++++ DATA RECORDS

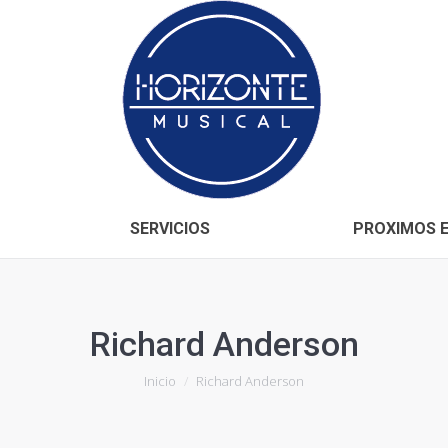
Inicio
CONÓCENOS
SERVICIOS
SERVICIOS
PROXIMOS 
Richard Anderson
Estás aquí:
Inicio
Richard Anderson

++++++++

_YOUR GOAL_
If a record contains a picture, leave the picture out and return everything else exactly.

_WRITTEN RESPONSE_
Inicio
CONÓCENOS
SERVICIOS
SERVICIOS
PROXIMOS 
Richard Anderson
Estás aquí:
Inicio
Richard Anderson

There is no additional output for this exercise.